SPAIN is the recipient of the Blanche and Irving Laurie Foundation Theatre Visions Fund award and is generously supported with a gift from MacPac Entertainment LLC. Spain is a Second Stage commission, supported by the New American Voices Fund.

Step into a sophisticated, slippery world where the line between truth and fiction is all in the packaging. It's 1936, and a pair of passionate filmmakers have landed their next big project: a sweeping Spanish Civil War film with the potential to change American hearts and minds. It just happens to be bankrolled by the KGB. This seductive and funny new play about the art of propaganda and the dangerous ongoing Disinformation Age explores how art can change the world—for better and worse.

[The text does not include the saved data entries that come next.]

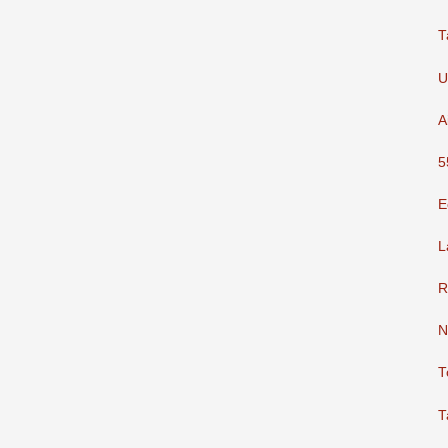
T
U
A
5
E
L
R
N
T
T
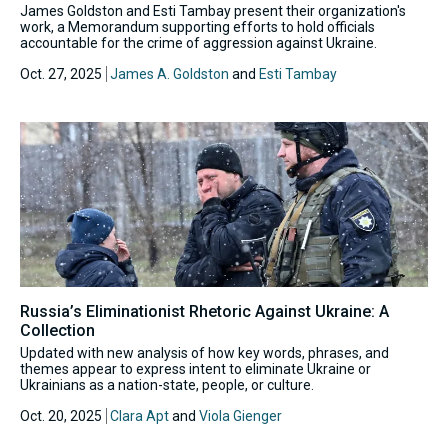
James Goldston and Esti Tambay present their organization's
work, a Memorandum supporting efforts to hold officials
accountable for the crime of aggression against Ukraine.
Oct. 27, 2025
James A. Goldston
and
Esti Tambay
Russia’s Eliminationist Rhetoric Against Ukraine: A
Collection
Updated with new analysis of how key words, phrases, and
themes appear to express intent to eliminate Ukraine or
Ukrainians as a nation-state, people, or culture.
Oct. 20, 2025
Clara Apt
and
Viola Gienger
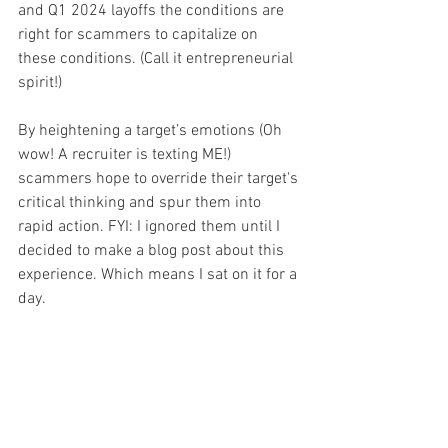
and Q1 2024 layoffs the conditions are 
right for scammers to capitalize on 
these conditions. (Call it entrepreneurial 
spirit!) 
By heightening a target’s emotions (Oh 
wow! A recruiter is texting ME!) 
scammers hope to override their target's 
critical thinking and spur them into 
rapid action. FYI: I ignored them until I 
decided to make a blog post about this 
experience. Which means I sat on it for a 
day.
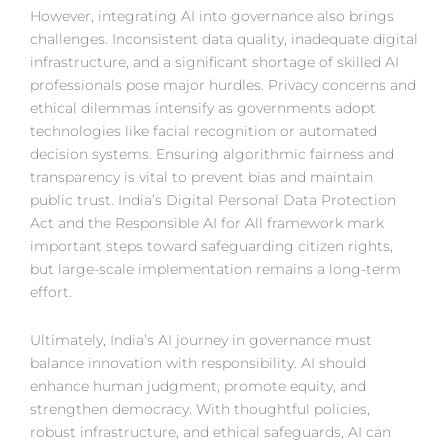
However, integrating AI into governance also brings
challenges. Inconsistent data quality, inadequate digital
infrastructure, and a significant shortage of skilled AI
professionals pose major hurdles. Privacy concerns and
ethical dilemmas intensify as governments adopt
technologies like facial recognition or automated
decision systems. Ensuring algorithmic fairness and
transparency is vital to prevent bias and maintain
public trust. India’s Digital Personal Data Protection
Act and the Responsible AI for All framework mark
important steps toward safeguarding citizen rights,
but large-scale implementation remains a long-term
effort.
Ultimately, India’s AI journey in governance must
balance innovation with responsibility. AI should
enhance human judgment, promote equity, and
strengthen democracy. With thoughtful policies,
robust infrastructure, and ethical safeguards, AI can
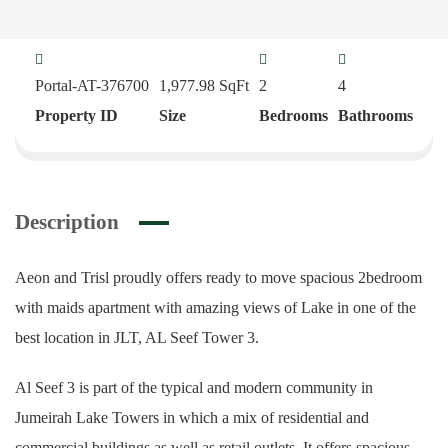
Portal-AT-376700
1,977.98
SqFt
2
4
Property ID
Size
Bedrooms
Bathrooms
Description
Aeon and Trisl proudly offers ready to move spacious 2bedroom
with maids apartment with amazing views of Lake in one of the
best location in JLT, AL Seef Tower 3.
Al Seef 3 is part of the typical and modern community in
Jumeirah Lake Towers in which a mix of residential and
commercial buildings as well as retail outlets. It offers spacious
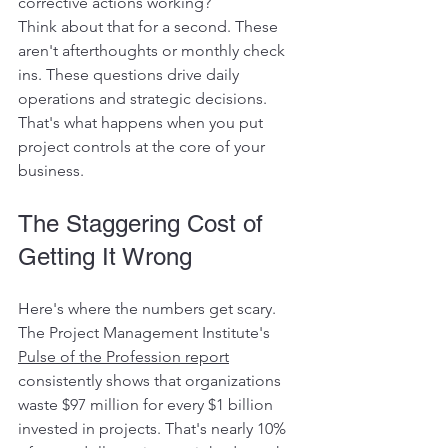
corrective actions working?
Think about that for a second. These 
aren't afterthoughts or monthly check 
ins. These questions drive daily 
operations and strategic decisions. 
That's what happens when you put 
project controls at the core of your 
business.
The Staggering Cost of 
Getting It Wrong
Here's where the numbers get scary. 
The Project Management Institute's 
Pulse of the Profession report
consistently shows that organizations 
waste $97 million for every $1 billion 
invested in projects. That's nearly 10% 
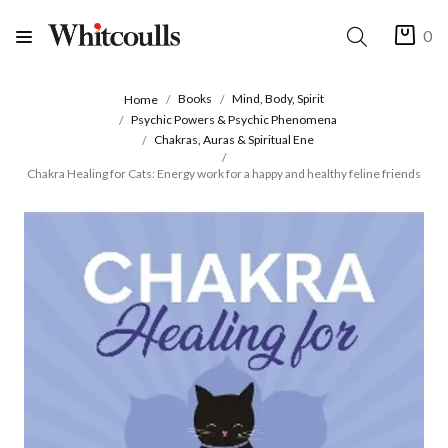
0
Books
Mind, Body, Spirit
Home
Psychic Powers & Psychic Phenomena
Chakras, Auras & Spiritual Ene
Chakra Healing for Cats: Energy work for a happy and healthy feline friends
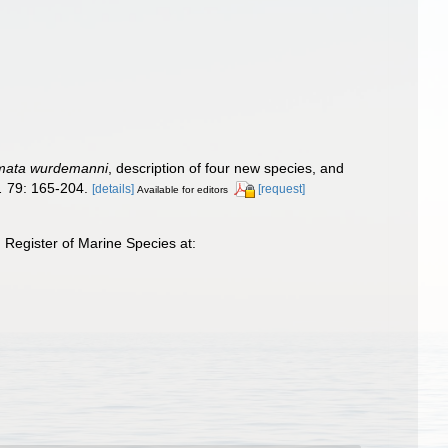
mata wurdemanni
, description of four new species, and
.
79: 165-204.
[details]
[request]
Available for editors
Register of Marine Species at:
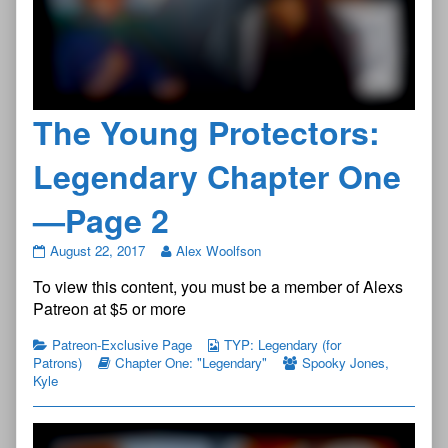
The Young Protectors:
Legendary Chapter One
—Page 2
The
August 22, 2017
Alex Woolfson
Young
To view this content, you must be a member of Alexs
Protectors:
Legendary
Patreon at $5 or more
Chapter
One
Patreon-Exclusive Page
TYP: Legendary (for
—
Patrons)
Chapter One: "Legendary"
Spooky Jones
,
Page
Kyle
2
published
on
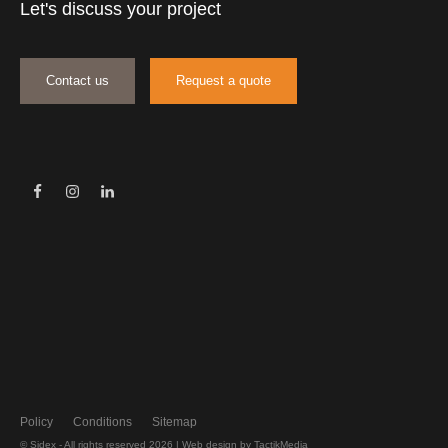
Let's discuss your project
Contact us
Request a quote
Policy
Conditions
Sitemap
© Sidex - All rights reserved 2026 |
Web design
by TactikMedia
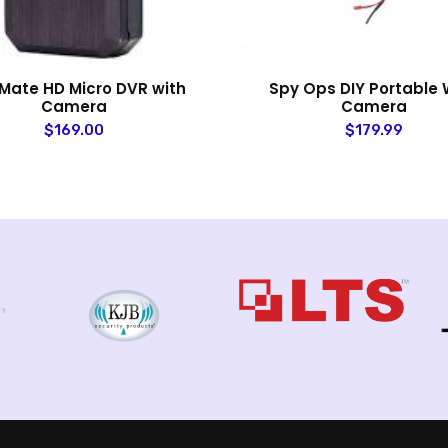
Mate HD Micro DVR with
Spy Ops DIY Portable W
Camera
Camera
$169.00
$179.99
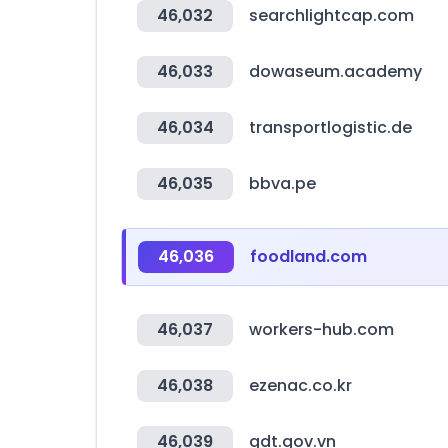
46,032
searchlightcap.com
46,033
dowaseum.academy
46,034
transportlogistic.de
46,035
bbva.pe
46,036
foodland.com
46,037
workers-hub.com
46,038
ezenac.co.kr
46,039
gdt.gov.vn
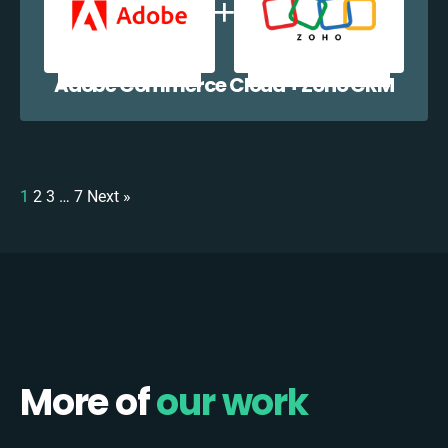
Adobe Commerce Cloud + Zoho CRM
1
2
3
…
7
Next »
More of
our work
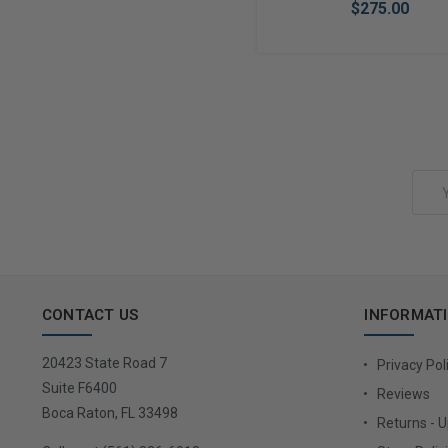
$275.00
Add to Cart
Email
Address
CONTACT US
INFORMAT
20423 State Road 7
Privacy Pol
Suite F6400
Reviews
Boca Raton, FL 33498
Returns - 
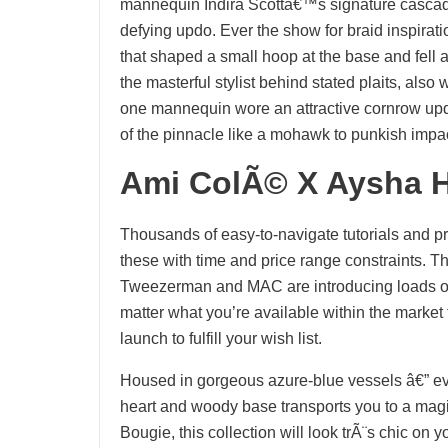
mannequin Indira Scottâ€™s signature cascade o
defying updo. Ever the show for braid inspirat
that shaped a small hoop at the base and fell a
the masterful stylist behind stated plaits, also
one mannequin wore an attractive cornrow updo
of the pinnacle like a mohawk to punkish impac
Ami ColÃ© X Aysha H
Thousands of easy-to-navigate tutorials and pr
these with time and price range constraints. Th
Tweezerman and MAC are introducing loads of 
matter what you’re available within the market f
launch to fulfill your wish list.
Housed in gorgeous azure-blue vessels â€” eve
heart and woody base transports you to a magi
Bougie, this collection will look trÃ¨s chic on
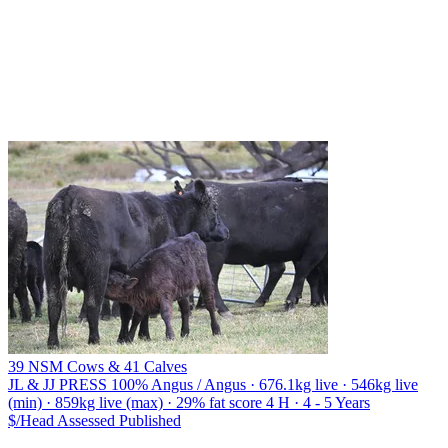
39 NSM Cows & 41 Calves
JL & JJ PRESS
100% Angus / Angus · 676.1kg live · 546kg live
(min) · 859kg live (max) · 29% fat score 4 H · 4 - 5 Years
$/Head
Assessed
Published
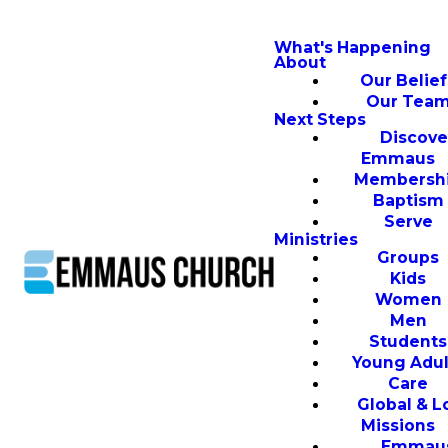
What's Happening
About
Our Belief
Our Tea
Next Steps
Discove
Emmaus
Membersh
Baptism
Serve
Ministries
Groups
Kids
Women
Men
Students
Young Adul
Care
Global & L
Missions
Emmau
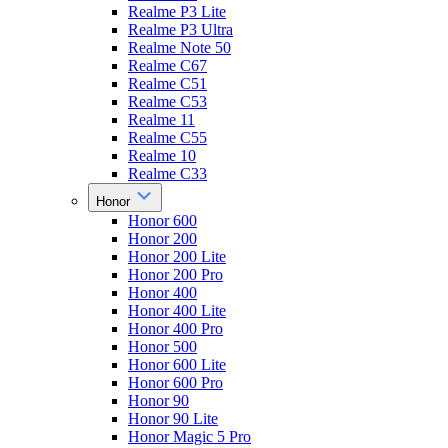
Realme P3 Lite
Realme P3 Ultra
Realme Note 50
Realme C67
Realme C51
Realme C53
Realme 11
Realme C55
Realme 10
Realme C33
Honor
Honor 600
Honor 200
Honor 200 Lite
Honor 200 Pro
Honor 400
Honor 400 Lite
Honor 400 Pro
Honor 500
Honor 600 Lite
Honor 600 Pro
Honor 90
Honor 90 Lite
Honor Magic 5 Pro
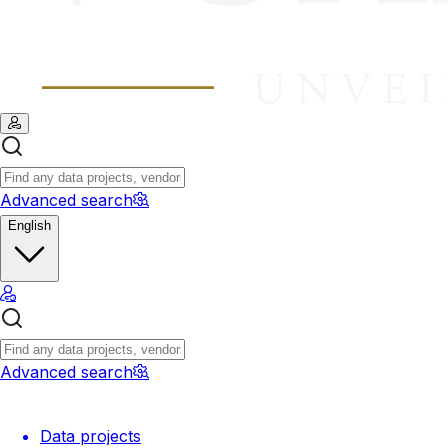
Advanced search
English
Advanced search
Data projects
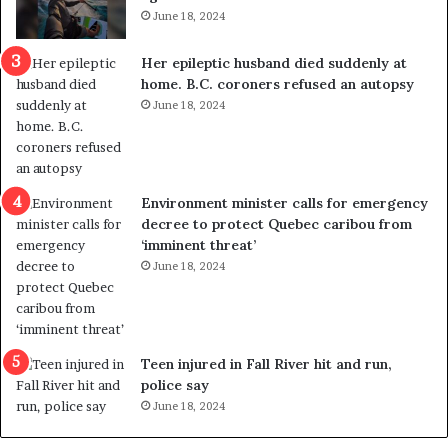
t
s
June 18, 2024
r
t
e
r
Her epileptic husband died suddenly at
d
a
home. B.C. coroners refused an autopsy
i
v
June 18, 2024
s
e
t
l
r
e
i
r
c
s
Environment minister calls for emergency
t
i
decree to protect Quebec caribou from
i
n
‘imminent threat’
n
t
June 18, 2024
g
o
r
c
e
a
f
l
e
l
Teen injured in Fall River hit and run,
r
i
police say
e
n
June 18, 2024
n
g
d
f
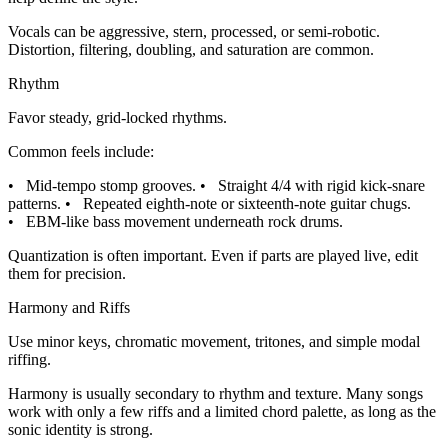
Vocals can be aggressive, stern, processed, or semi-robotic.
Distortion, filtering, doubling, and saturation are common.
Rhythm
Favor steady, grid-locked rhythms.
Common feels include:
•
Mid-tempo stomp grooves.
•
Straight 4/4 with rigid kick-snare
patterns.
•
Repeated eighth-note or sixteenth-note guitar chugs.
•
EBM-like bass movement underneath rock drums.
Quantization is often important. Even if parts are played live, edit
them for precision.
Harmony and Riffs
Use minor keys, chromatic movement, tritones, and simple modal
riffing.
Harmony is usually secondary to rhythm and texture. Many songs
work with only a few riffs and a limited chord palette, as long as the
sonic identity is strong.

SPAIN features scenic design by Dane Laffrey, costume design by Alejo Vietti, lighting design by Jen Schriever, and original music and sound design by Daniel Kluger. Casting is by The Telsey Office.

Jesse Green, The New York Times: Regarding “Spain,” a synthetic yarn with too many twists to follow in 90 minutes, the answer to that same question is no. I soon stopped trying to make sense of it, realizing that the story didn’t matter; ultimately Silverman is less concerned with Russian influence in the Spanish Civil War than with the permanent problem of art in the world. A final underwhelming gesture takes us even further from the facts to consider whether Soviet-style propaganda really died with the Soviet Union or merely moved elsewhere, co-opting more artists in the process.

Sara Holdren, Vulture: Even when Silverman goes for sincerity, it feels like they’re holding something back. They get more somber, more verbose, but not more exposed. They write around the cliff rather than leaping from it.

Tim Teeman, The Daily Beast: They simply don’t seem that conflicted, or in pursuit of anything urgent or meaningful. The play becomes a turgid Talking About Things exercise, around topics like culture, identity, art, and loyalty. With actors of this quality this persistent chin stroking can be occasionally illuminating and witty, but we never get a real sense of the characters of people because of the tension-free zone Spain descends into. Still, Hemingway gets a monologue, which is impressively bonkers with a dash of Elvis.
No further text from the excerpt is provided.